Paper products industry

[161] The paper products industry is dealt with below in conjunction with the timber industry.

Pet food manufacturing

[162] Pet food manufacturing has already been dealt with in conjunction with the food, beverages and tobacco industry.

Pharmaceutical industry

[163] We publish a Pharmaceutical Industry Award 2010 exposure draft. It is based on that proposed by the NUW. However, the coverage clause has been simplified to try to overcome concerns about potential overlap with the coverage of the Manufacturing Modern Award. The classification structure does not extend to technical and professional employees who will be covered by awards and exposure drafts with occupational scope.

Photographic industry

[164] We have decided not to make a modern award for this industry. The LHMU, which has coverage of most of the relevant employees submitted that:

[165] Employees engaged primarily in printing photographs from digital media in retail outlets, who may or may not perform other retail duties, will be covered by the General Retail Industry Award 2010.56 There appears to be no need for any amendment to the current proposed award to accommodate this.

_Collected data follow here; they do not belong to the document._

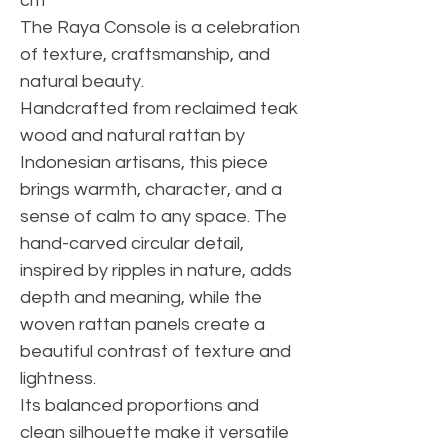
cm
The Raya Console is a celebration
of texture, craftsmanship, and
natural beauty.
Handcrafted from reclaimed teak
wood and natural rattan by
Indonesian artisans, this piece
brings warmth, character, and a
sense of calm to any space. The
hand-carved circular detail,
inspired by ripples in nature, adds
depth and meaning, while the
woven rattan panels create a
beautiful contrast of texture and
lightness.
Its balanced proportions and
clean silhouette make it versatile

[166] The coverage of the Manufacturing Modern Award might be altered to make it clear that the award covers employees engaged in process manufacturing. This could be done by expanding the list of industries in clause 4.2 of the award to cover the processing and printing of photographs from film.

Port and harbour services

[167] Consultations in relation to this industry revealed that there are a range of different types of employers and operations, from predominantly land based administrative bodies to the operators of various types of vessels. These differences make it impractical to aggregate the various operations under one award. We have decided to publish five exposure drafts as outlined below.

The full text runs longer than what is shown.